Python爬虫采集框架——Scrapy初学入门

一、安装Scrapy依赖包

pip install Scrapy

二、创建Scrapy项目(tutorial)

scrapy startproject tutorial

项目目录包含以下内容

tutorial/
    scrapy.cfg            # deploy configuration file
    tutorial/             # project's Python module, you'll import your code from here
        __init__.py
        items.py          # project items definition file
        middlewares.py    # project middlewares file
        pipelines.py      # project pipelines file
        settings.py       # project settings file
        spiders/          # a directory where you'll later put your spiders
            __init__.py

三、tutorial/spiders目录下编写蜘蛛(quotes_spider.py)

1、蜘蛛(version1.0)

import scrapy
class QuotesSpider(scrapy.Spider):
    name = "quotes"
    def start_requests(self):
        urls = [
            'http://quotes.toscrape.com/page/1/',
            'http://quotes.toscrape.com/page/2/',
        ]
        for url in urls:
            yield scrapy.Request(url=url, callback=self.parse)
    def parse(self, response):
        page = response.url.split("/")[-2]
        filename = f'quotes-{page}.html'
        with open(filename, 'wb') as f:
            f.write(response.body)
        self.log(f'Saved file {filename}')

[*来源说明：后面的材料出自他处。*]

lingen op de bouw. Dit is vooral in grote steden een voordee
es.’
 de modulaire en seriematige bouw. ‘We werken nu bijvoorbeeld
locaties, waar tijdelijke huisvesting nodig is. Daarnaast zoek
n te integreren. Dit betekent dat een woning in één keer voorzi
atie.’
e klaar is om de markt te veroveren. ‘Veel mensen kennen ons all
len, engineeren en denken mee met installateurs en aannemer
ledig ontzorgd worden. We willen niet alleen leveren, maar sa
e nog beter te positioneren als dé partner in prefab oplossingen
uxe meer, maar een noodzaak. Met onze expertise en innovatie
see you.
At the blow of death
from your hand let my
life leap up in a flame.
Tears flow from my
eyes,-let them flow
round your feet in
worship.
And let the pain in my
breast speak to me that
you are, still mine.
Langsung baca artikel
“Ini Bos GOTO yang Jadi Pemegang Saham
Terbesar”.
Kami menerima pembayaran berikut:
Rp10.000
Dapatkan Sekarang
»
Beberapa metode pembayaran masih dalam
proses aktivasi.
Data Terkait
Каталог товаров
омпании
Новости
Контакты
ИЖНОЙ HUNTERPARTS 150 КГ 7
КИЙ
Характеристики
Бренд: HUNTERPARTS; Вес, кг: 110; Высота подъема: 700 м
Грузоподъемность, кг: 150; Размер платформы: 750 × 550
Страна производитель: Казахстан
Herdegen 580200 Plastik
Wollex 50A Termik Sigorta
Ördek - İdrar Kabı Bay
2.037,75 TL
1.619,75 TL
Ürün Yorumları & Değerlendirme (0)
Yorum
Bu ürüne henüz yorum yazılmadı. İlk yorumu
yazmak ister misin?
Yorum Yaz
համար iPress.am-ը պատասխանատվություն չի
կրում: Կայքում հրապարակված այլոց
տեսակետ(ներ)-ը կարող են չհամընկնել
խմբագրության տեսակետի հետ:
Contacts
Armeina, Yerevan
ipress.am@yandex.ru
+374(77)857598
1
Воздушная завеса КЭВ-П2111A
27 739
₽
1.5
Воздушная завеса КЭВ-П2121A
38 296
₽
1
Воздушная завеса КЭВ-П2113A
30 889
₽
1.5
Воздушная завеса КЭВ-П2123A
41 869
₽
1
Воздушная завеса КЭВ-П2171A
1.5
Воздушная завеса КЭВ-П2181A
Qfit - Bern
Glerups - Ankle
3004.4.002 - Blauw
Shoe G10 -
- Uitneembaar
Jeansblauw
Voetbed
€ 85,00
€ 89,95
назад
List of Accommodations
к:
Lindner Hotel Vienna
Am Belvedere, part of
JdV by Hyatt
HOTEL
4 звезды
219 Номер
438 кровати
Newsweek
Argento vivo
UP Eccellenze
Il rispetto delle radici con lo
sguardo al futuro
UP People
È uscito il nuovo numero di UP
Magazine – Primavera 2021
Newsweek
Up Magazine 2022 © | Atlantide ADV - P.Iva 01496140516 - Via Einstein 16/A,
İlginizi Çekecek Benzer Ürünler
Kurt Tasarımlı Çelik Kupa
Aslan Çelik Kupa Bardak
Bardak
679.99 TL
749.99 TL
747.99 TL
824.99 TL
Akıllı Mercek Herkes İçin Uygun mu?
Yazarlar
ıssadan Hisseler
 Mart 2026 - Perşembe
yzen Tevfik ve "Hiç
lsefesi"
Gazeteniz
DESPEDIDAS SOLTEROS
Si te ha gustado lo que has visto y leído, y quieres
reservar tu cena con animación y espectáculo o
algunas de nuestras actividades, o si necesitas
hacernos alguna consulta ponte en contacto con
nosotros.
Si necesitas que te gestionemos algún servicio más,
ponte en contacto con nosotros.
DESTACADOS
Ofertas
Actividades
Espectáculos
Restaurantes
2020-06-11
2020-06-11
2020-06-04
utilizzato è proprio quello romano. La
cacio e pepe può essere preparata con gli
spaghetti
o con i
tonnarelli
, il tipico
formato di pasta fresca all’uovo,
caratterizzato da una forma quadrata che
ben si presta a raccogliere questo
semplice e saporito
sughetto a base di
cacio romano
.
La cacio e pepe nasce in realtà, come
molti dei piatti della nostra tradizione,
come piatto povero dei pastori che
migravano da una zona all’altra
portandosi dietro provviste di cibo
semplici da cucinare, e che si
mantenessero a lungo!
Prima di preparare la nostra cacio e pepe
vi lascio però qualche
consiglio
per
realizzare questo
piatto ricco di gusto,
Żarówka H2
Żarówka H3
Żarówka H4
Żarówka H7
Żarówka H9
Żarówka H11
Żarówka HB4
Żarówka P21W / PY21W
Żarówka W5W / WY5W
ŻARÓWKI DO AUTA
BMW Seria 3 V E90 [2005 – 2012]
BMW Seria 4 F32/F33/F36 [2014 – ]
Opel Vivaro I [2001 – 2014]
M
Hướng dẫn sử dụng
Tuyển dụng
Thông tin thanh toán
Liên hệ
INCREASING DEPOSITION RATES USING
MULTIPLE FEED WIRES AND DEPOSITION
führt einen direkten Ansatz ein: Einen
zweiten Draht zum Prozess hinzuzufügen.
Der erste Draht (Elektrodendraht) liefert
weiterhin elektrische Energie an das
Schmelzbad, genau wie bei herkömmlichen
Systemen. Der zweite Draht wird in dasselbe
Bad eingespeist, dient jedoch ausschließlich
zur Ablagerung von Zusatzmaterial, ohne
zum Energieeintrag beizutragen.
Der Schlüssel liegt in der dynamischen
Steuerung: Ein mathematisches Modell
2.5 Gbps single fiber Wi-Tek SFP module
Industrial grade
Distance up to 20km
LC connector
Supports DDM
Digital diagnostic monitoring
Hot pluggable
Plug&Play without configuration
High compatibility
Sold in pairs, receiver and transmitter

蜘蛛类QuotesSpider必须得继承scrapy.Spider,并定义以下属性和方法:

name:蜘蛛名称(它在一个项目中必须是唯一的)

start_requests():蜘蛛开始请求(方法返回的是请求的iterable)

请求:scrapy.Request(url=url, callback=self.parse)

parse():蜘蛛解析请求的响应(Response参数是响应的页面内容)

2、蜘蛛(version2.0)

import scrapy
class QuotesSpider(scrapy.Spider):
    name = "quotes"
    start_urls = [
        'http://quotes.toscrape.com/page/1/',
        'http://quotes.toscrape.com/page/2/',
    ]
    def parse(self, response):
        page = response.url.split("/")[-2]
        filename = f'quotes-{page}.html'
        with open(filename, 'wb') as f:
            f.write(response.body)

只需定义start_urls属性,不需重写start_requests() 方法,由默认的start_requests()方法根据start_urls属性开始请求也可。

3、蜘蛛(version3.0)

页面HTML代码:

“The world as we have created it is a process of our thinking. It cannot be changed without changing our thinking.” by Albert Einstein (about)

蜘蛛代码:

import scrapy
class QuotesSpider(scrapy.Spider):
    name = "quotes"
    start_urls = [
        'http://quotes.toscrape.com/page/1/',
        'http://quotes.toscrape.com/page/2/',
    ]
    def parse(self, response):
        for quote in response.css('div.quote'):
            yield {
                'text': quote.css('span.text::text').get(),
                'author': quote.css('small.author::text').get(),
                'tags': quote.css('div.tags a.tag::text').getall(),
            }

该蜘蛛将提取页面中的text、author和tags,并使用终端打印。

4、蜘蛛(version4.0)

下一页HTML代码:

蜘蛛代码:

import scrapy
class QuotesSpider(scrapy.Spider):
    name = "quotes"
    start_urls = [
        'http://quotes.toscrape.com/page/1/',
    ]
    def parse(self, response):
        for quote in response.css('div.quote'):
            yield {
                'text': quote.css('span.text::text').get(),
                'author': quote.css('small.author::text').get(),
                'tags': quote.css('div.tags a.tag::text').getall(),
            }
        next_page = response.css('li.next a::attr(href)').get()
        if next_page is not None:
            next_page = response.urljoin(next_page)
            yield scrapy.Request(next_page, callback=self.parse)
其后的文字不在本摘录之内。